Marketing and In-Group Signalling
In the lemons game, the key to effective signalling is that the signal - whether a carfax report, a contract to cover breakdowns, or a contract to burn money in the event of breakdowns - must be very expensive for a lemon-seller, but not very expensive for the seller of a working car. This is critical. Anything which a dishonest lemon-seller could afford to say is cheap talk, and buyers won’t buy cheap talk.


This has interesting implications for in-group signalling.


Suppose I want to signal to my goth friends that I’m in their boat. So, I put on the most over-the-top outfit I can manage, chains and black makeup, the whole shebang - the key being that such an outfit would definitely not fit in any non-goth social circle. (Politics offers better examples, but I don’t want to derail this post.)


If someone wants to signal their membership in a group, then the best way to do that is with something which would be prohibitively expensive for someone outside the group. In these situations, we’re not usually talking about monetary expense. Instead, the “cost” is in social capital with other groups. In other words: the best way to signal membership in an in-group, is to do something which completely ruins one’s chance with the out-group.


Which brings us to marketing.


Truism: it’s better to have 10% of the population 100% interested in your product than to have 100% of the population 10% interested. Nice heuristic, but the model which usually underlies it in practice is in-group signalling. If you can signal that your product is affiliated with some group, then group members will buy your brand religiously. Apple, converse, starbucks… many a household name has made a fortune on this principle. But the all-important key to an in-group product is that it must not target everyone. Like the lemons game, if anyone can send the signal, if the signal is no more expensive for the out-group than for the in-group, then the signal is not a signal at all - it’s just cheap talk. Signals must cost something.

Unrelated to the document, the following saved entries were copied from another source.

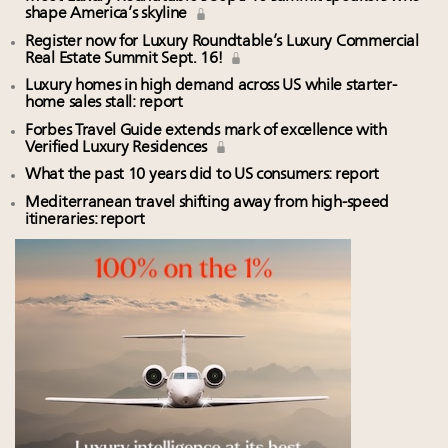
Luxury homes in high demand across US while
75pc of US consumers use AI to research beauty as
shape America’s skyline
starter-home sales stall: report
‘optimizers’ reshape market: report
Register now for Luxury Roundtable’s Luxury Commercial
Forbes Travel Guide extends mark of excellence with
Announcing Luxury PR & Brand Communications
Real Estate Summit Sept. 16!
Verified Luxury Residences
Summit New York July 23
Luxury homes in high demand across US while starter-
What the past 10 years did to US consumers: report
home sales stall: report
Only 2 days left! Register now for Luxury
Mediterranean travel shifting away from high-speed
Roundtable's real estate summit
Forbes Travel Guide extends mark of excellence with
Verified Luxury Residences
itineraries: report
Why I launched Luxury Marketer
What the past 10 years did to US consumers: report
Mediterranean travel shifting away from high-speed
itineraries: report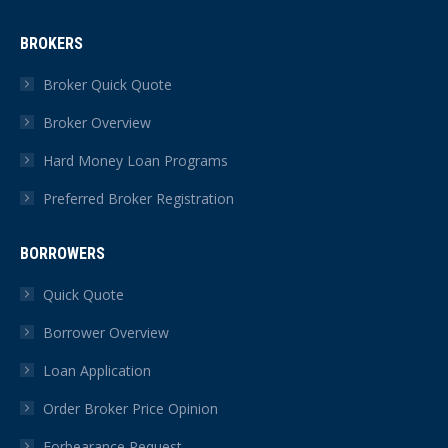
page
page
page
page
page
page
BROKERS
opens
opens
opens
opens
opens
opens
in
in
in
in
in
in
Broker Quick Quote
new
new
new
new
new
new
Broker Overview
window
window
window
window
window
window
Hard Money Loan Programs
Preferred Broker Registration
BORROWERS
Quick Quote
Borrower Overview
Loan Application
Order Broker Price Opinion
Forbearance Request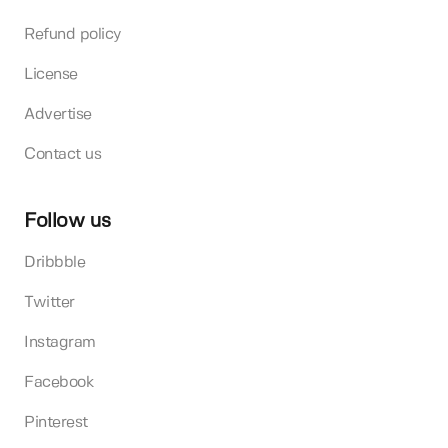
Refund policy
License
Advertise
Contact us
Follow us
Dribbble
Twitter
Instagram
Facebook
Pinterest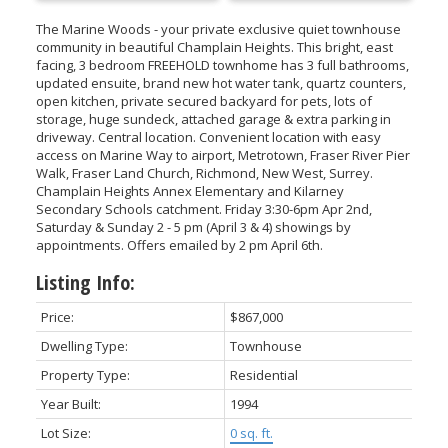
The Marine Woods - your private exclusive quiet townhouse
community in beautiful Champlain Heights. This bright, east
facing, 3 bedroom FREEHOLD townhome has 3 full bathrooms,
updated ensuite, brand new hot water tank, quartz counters,
open kitchen, private secured backyard for pets, lots of
storage, huge sundeck, attached garage & extra parking in
driveway. Central location. Convenient location with easy
access on Marine Way to airport, Metrotown, Fraser River Pier
Walk, Fraser Land Church, Richmond, New West, Surrey.
Champlain Heights Annex Elementary and Kilarney
Secondary Schools catchment. Friday 3:30-6pm Apr 2nd,
Saturday & Sunday 2 - 5 pm (April 3 & 4) showings by
appointments. Offers emailed by 2 pm April 6th.
Listing Info:
Price:
$867,000
Dwelling Type:
Townhouse
Property Type:
Residential
Year Built:
1994
Lot Size:
0 sq. ft.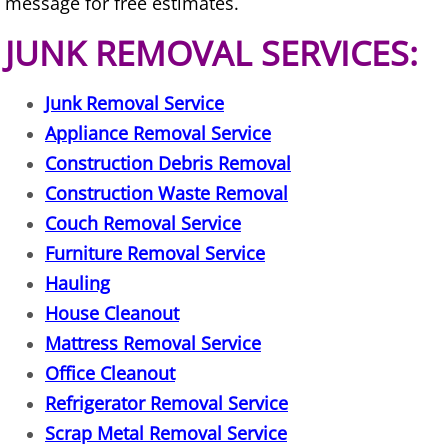
message for free estimates.
House Cleanout Harlingen
JUNK REMOVAL SERVICES:
Mattress Removal Harlingen
Junk Removal Service
Office Cleanout Harlingen
Appliance Removal Service
Construction Debris Removal
Refrigerator Removal Harlingen
Construction Waste Removal
Couch Removal Service
Scrap Metal Removal Harlingen
Furniture Removal Service
TV Removal Harlingen
Hauling
House Cleanout
Yard Waste Removal Harlingen
Mattress Removal Service
Office Cleanout
Junk Removal Hidalgo
Refrigerator Removal Service
Scrap Metal Removal Service
Appliance Removal Hidalgo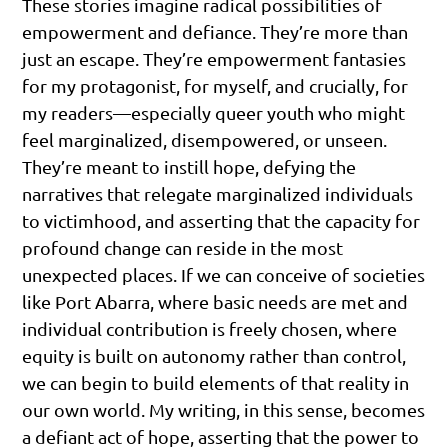
These stories imagine radical possibilities of
empowerment and defiance. They’re more than
just an escape. They’re empowerment fantasies
for my protagonist, for myself, and crucially, for
my readers—especially queer youth who might
feel marginalized, disempowered, or unseen.
They’re meant to instill hope, defying the
narratives that relegate marginalized individuals
to victimhood, and asserting that the capacity for
profound change can reside in the most
unexpected places. If we can conceive of societies
like Port Abarra, where basic needs are met and
individual contribution is freely chosen, where
equity is built on autonomy rather than control,
we can begin to build elements of that reality in
our own world. My writing, in this sense, becomes
a defiant act of hope, asserting that the power to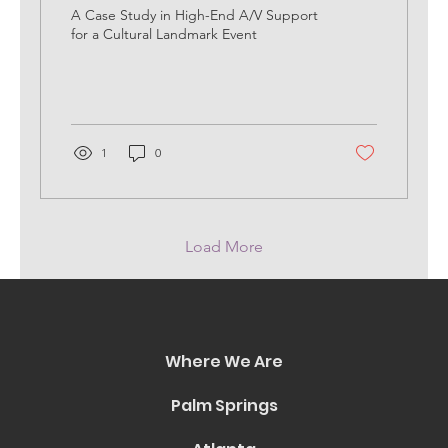
Experience
A Case Study in High-End A/V Support
for a Cultural Landmark Event
1
0
Load More
Where We Are
Palm Springs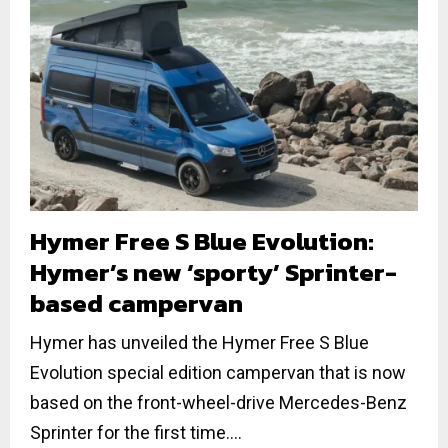
Hymer Free S Blue Evolution:
Hymer’s new ‘sporty’ Sprinter-
based campervan
Hymer has unveiled the Hymer Free S Blue
Evolution special edition campervan that is now
based on the front-wheel-drive Mercedes-Benz
Sprinter for the first time....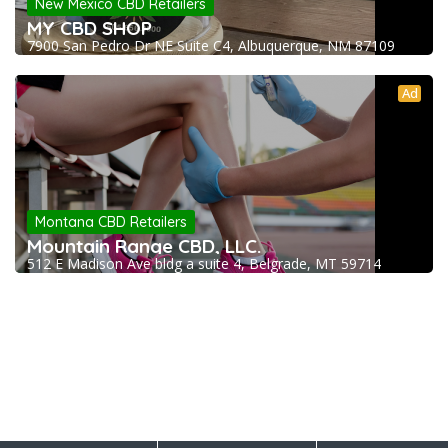
New Mexico CBD Retailers
MY CBD SHOP
7900 San Pedro Dr NE Suite C4, Albuquerque, NM 87109
Ad
Montana CBD Retailers
Mountain Range CBD, LLC.
512 E Madison Ave bldg a suite 4, Belgrade, MT 59714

If you want to signal that your product is great for <in-group>, then the best way to do that is to offend <out-group>. The more blatant, the better. “Duck Dynasty” figured this out better than most, and gathered a truly ridiculous following for a show which could generously have been called a non-entity. Part of the key to Starbucks’ success, is all the people who hate it and hate everything a $5 coffee stands for. That’s the beauty of it: offend the out-group’s sensibilities, and you send a strong signal of in-group status. It’s the equivalent of offering to burn money if the car breaks down. (Just make sure to pick an actual in-group first; offending random people is no more useful than randomly burning money!)


Let’s say, hypothetically, you want to get young people to use product X. Easy tagline: “Not Your Grandma’s X”. Conversely, for targeting less-young people, “X for Grownups”, ideally delivered with an ad making fun of teenagers for being idiots (I remember a great Old Spice campaign along these lines). Humans have great intuition for this sort of thing: we see our outgroup mocked, and automatically assume that the mocker is “on our side”.


A few other ideas, to convey the flavor:
  • “Moms love X!”
  • “The X for people who like trucks”
  • “X: for true <sports team> fans only”
Note that these don’t always “offend” the outgroup per se; but they do all but guarantee that nobody in the out-group will ever buy your product. Indeed, the more they discourage out-group members from buying the product, the better they work. Non-moms will almost never buy “X for moms”. By way of contrast, consider a useless slogan like “Be smart, buy X!”. Everyone wants to be smart! Unless your advertising manages to convey a very group-identity-loaded concept of “smart”, enough to actually turn away non-”smart” consumers, it’s going to come off as generic cheap talk and fail to tap into any identity at all.


The takeaway:

  • Signalling should be costly to fake; otherwise it’s just cheap talk.
  • In the case of in-group signalling, the “cost” is usually to push away out-group members.
  • Humans have strong intuition for this stuff.
  • In-group-specific marketing should push away people not in the group.
  • More generally, in marketing, any signal which costs only ad spend dollars will be seen as cheap talk - ad spend is cheap for fakers.